Tuesday, October 10, 2006
Nuclear issue has sent U.S. and North Korea to the brink and back
WASHINGTON -- In October of 2000, all seemed possible in U.S. relations with North Korea. Secretary of State Madeleine Albright made a groundbreaking visit to the North Korean capital to explore a missile deal with Chairman Kim Jong Il. There was even talk of a visit by President Clinton.
Six years later, the memory of Albright and Kim raising glasses to one another seems almost surreal as the two countries barrel toward what may be a serious showdown.
President Bush has labeled as "unacceptable" North Korea's claim that it conducted an underground nuclear weapons test over the weekend. He said the test "constitutes a threat to international peace and security" -- the type of diplomatic wording that often foreshadows decisive action.
In the long and usually frosty history of U.S.-North Korean relations, the current tensions may not be comparable to any period since the 1950-53 Korean War, which ended with an armistice. Efforts by North and South Koreans to formally end that conflict with a peace agreement have failed.
The Albright visit clearly was a high point, but nothing came of the possible missile deal and Clinton never did make his proposed end-of-term visit to Pyongyang.
Any hopes for reconciliation with Kim Jong Il's regime under Bush dissipated quickly, highlighted by his inclusion of North Korea in early 2002 in an international "axis of evil," along with Iran and Saddam Hussein's Iraq.
The sense of unease over the North Korean atomic test, apparently in the northeastern part of the country, evoked memories of the spring of 1994, when Pyongyang systematically curbed U.N. monitoring activities at its main nuclear site.
"We all thought we were going to war," said Lt. Gen. Howell Estes, the senior U.S. Air Force officer in South Korea at the time. He was quoted by Don Oberdorfer, a veteran Korea watcher in his book, "The Two Koreas." A hastily-arranged, calm-the-waters visit to Pyongyang by former President Carter in June 1994 helped ease tensions.
A breakthrough occurred in October 1994 when U.S. negotiators persuaded North Korea to freeze its nuclear program, with onsite monitoring by U.N. inspectors. In exchange, the United States, with input from South Korea and Japan, promised major steps to ease North Korea's acute energy shortage.
These commitments were inherited by the Bush administration, which made clear almost from the outset that it believed the Clinton policy ignored key elements of North Korea's activities, especially the threat posed by the hundreds of thousands of troops on permanent duty along the Demilitarized Zone with South Korea.
Trust between the two countries, never high to begin with, hit a low point in October 2002 when the State Department charged that North Korea had violated the 1994 agreement by secretly pursuing nuclear weapons through a uranium enrichment program.
In the ensuing months, North Korea defiantly ejected U.N. nuclear monitors, withdrew from the Nuclear Non-Proliferation Treaty and restarted a nuclear reactor that U.S. officials said was designed to produce plutonium for nuclear weapons.

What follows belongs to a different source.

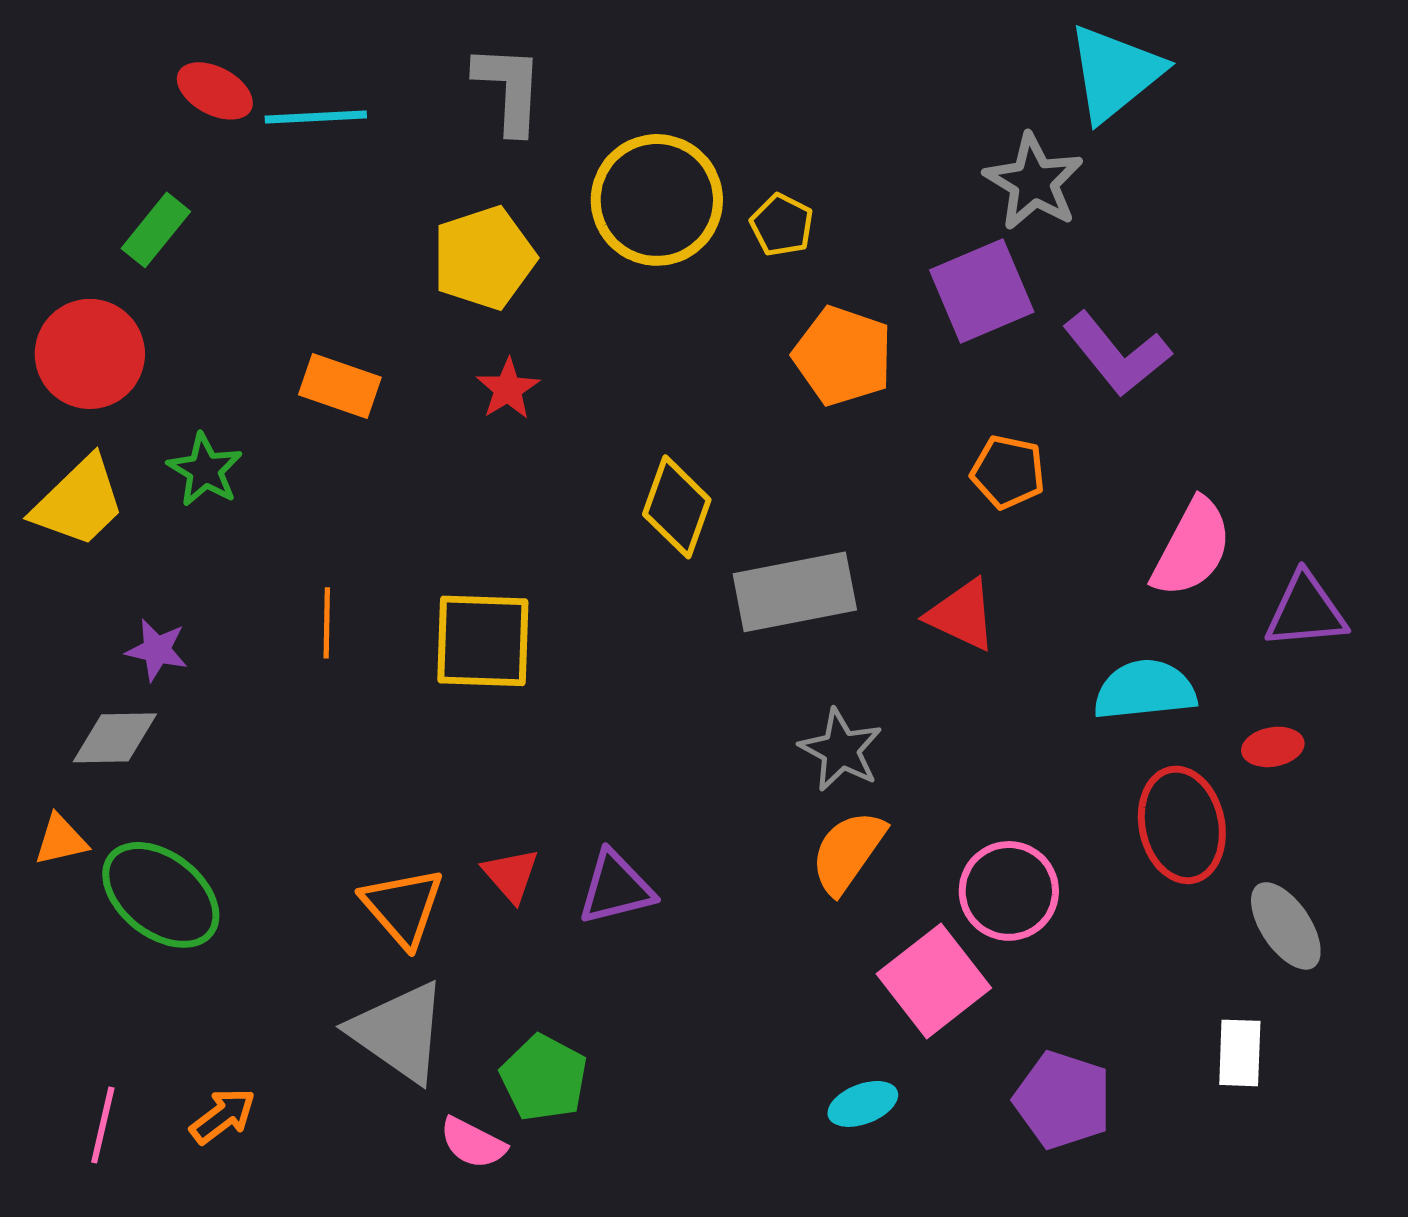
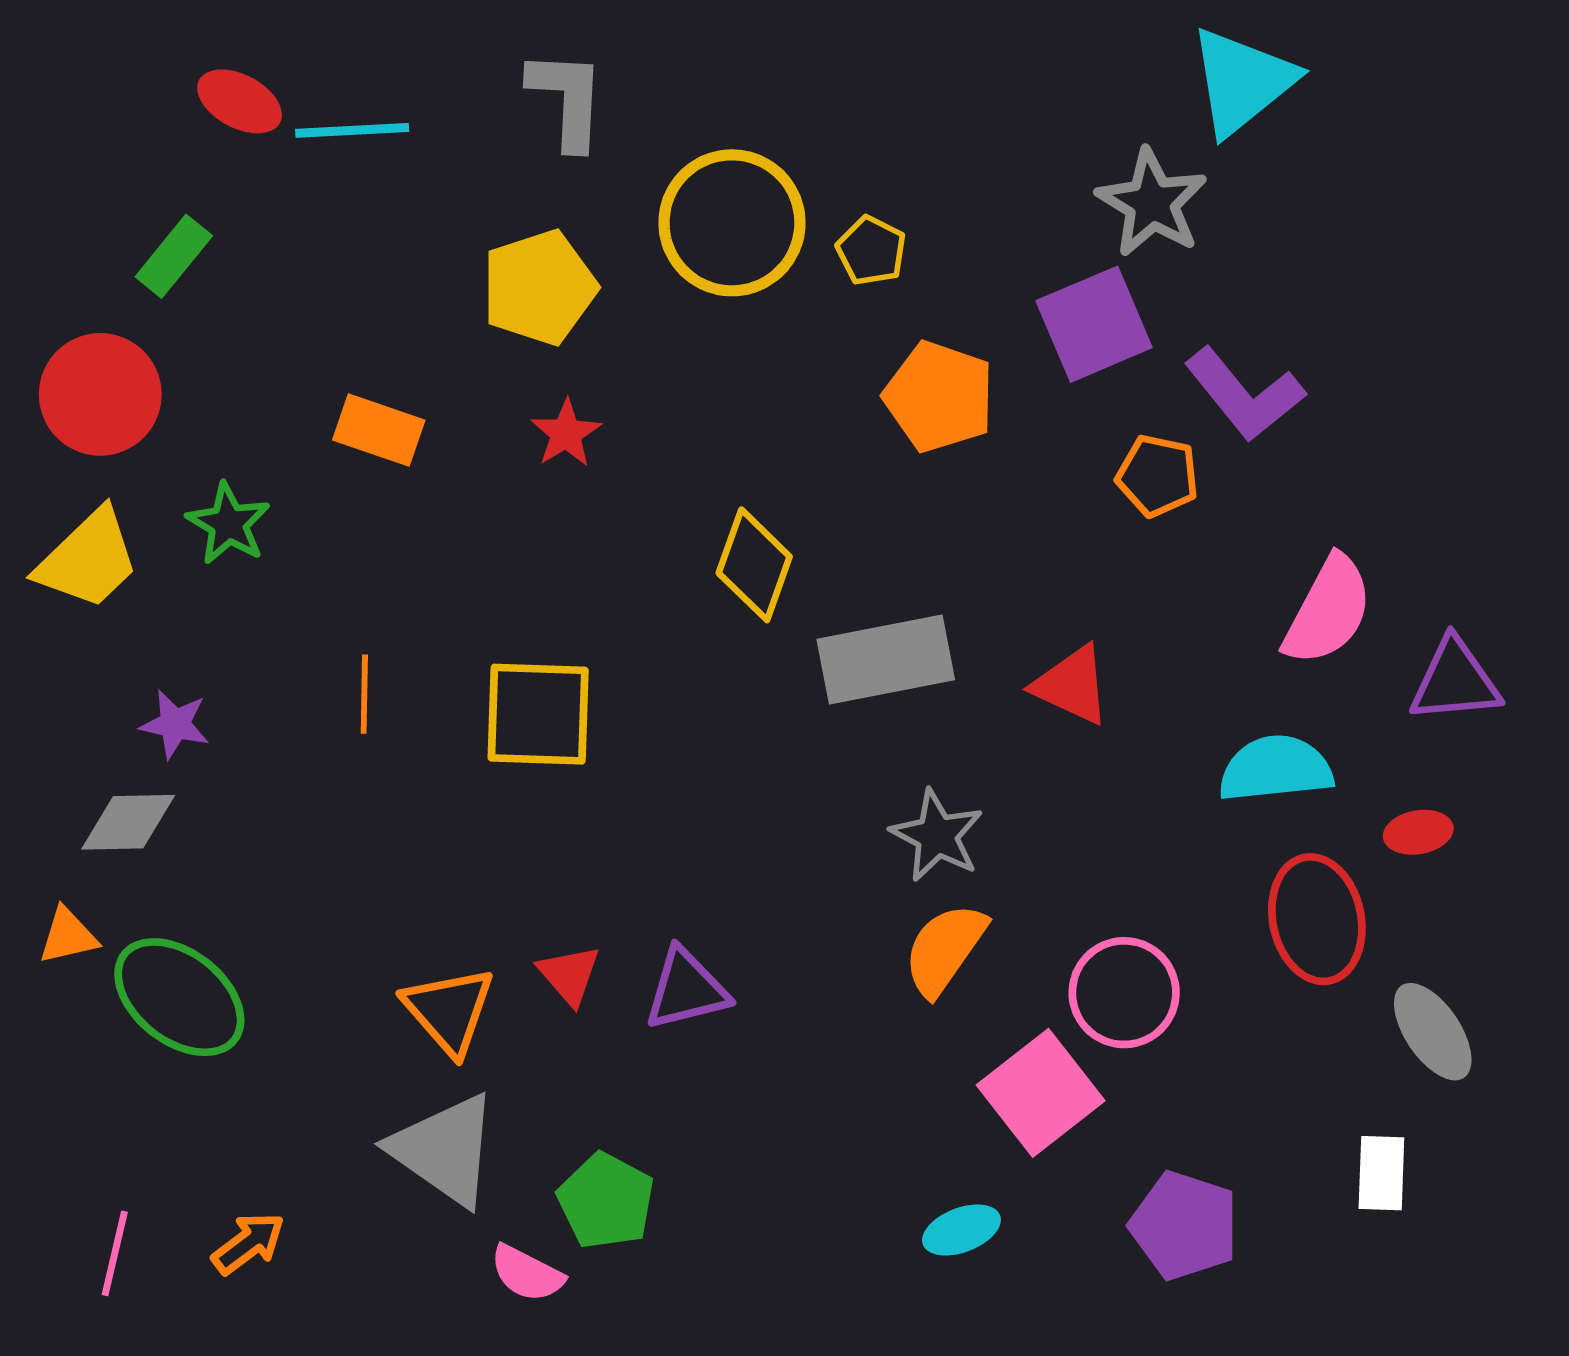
orange pentagon: (1008, 472) -> (1158, 476), moved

In the U.S., there was an undercurrent of partisanship over the issue. Democrats blamed administration policies for the increasing tensions in Asia and insisted on direct U.S.-North Korean talks. The administration countered that direct U.S.-North Korean discussions in 1994 under Clinton ended with an agreement that was brazenly flouted by Pyongyang not long after it was signed.
In 2003, the administration began seeking North Korean nuclear disarmament through a six-nation negotiation. In September 2005, the six countries seemed to make substantial progress on a deal for the verifiable dismantlement of North Korea's nuclear program in exchange for steps to ease the country's economic isolation. But Pyongyang has been boycotting the talks since last November, blaming financial sanctions imposed by Washington.

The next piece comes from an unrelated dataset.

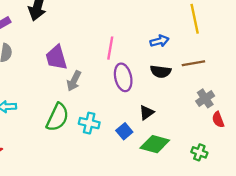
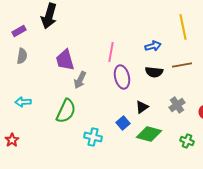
gray cross: (205, 98) -> (177, 105), moved
cyan cross: (89, 123) -> (93, 137), moved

James Lilley, a Reagan era ambassador to China and South Korea, says Bush won't respond to the current crisis the way Clinton did to the one in 1994.
The difference, he said, is that people now aren't thinking of "buying them off, so much as thinking of making them pay a price."
Daniel Poneman, a senior National Security Council official under Clinton, says direct talks without conditions are in order.
"I believe that it's very much in our interest to express our views directly, especially to a regime as isolated as this one," he says.